The group used the technique called RNAi to create a library of bladder cancer cells with thousands of independent, silenced genes. Then they challenged these cultures with the parasite E. histolytica.
For the vast majority of cells in this genome-wide screen, E. histolytica decimated many thousands of these independent cell cultures. However, a small number of cells seemed to resist the parasite. Researchers discarded the killed cells and retested the cells that had survived; again infected these survivor cells with E. histolytica.
They did it over nine generations of cells, each time selecting the cells that survived and then re-applying the parasite. Over these generations of selection, they saw the cultures becoming more and more enriched for cells lacking specific genes.

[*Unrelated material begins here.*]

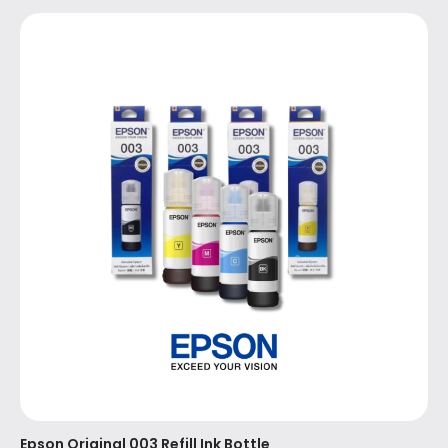
Epson Original 003 Refill Ink Bottle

Using next generation sequencing, scientists identified the genes that conferred resistance and found that many were involved in managing the flow of potassium into and out of human cells. Specifically, they identified genes KCNA3, KCNB2, KCNIP4, KCNJ3, and SLC24A3 involved in what is called potassium transport. A follow-up experiment showed that new intestinal cells treated with E. histolytica showed potassium efflux - the flow of potassium from inside a cell out through the cell wall - directly before cell death.
To ensure that lack of potassium transport was, in fact, causing resistance to the parasite, the group reversed the direction of their experiments. They started with new cells and used drugs to block their ability to transport potassium. Blocking potassium efflux created cells that were resistant to E. histolytica.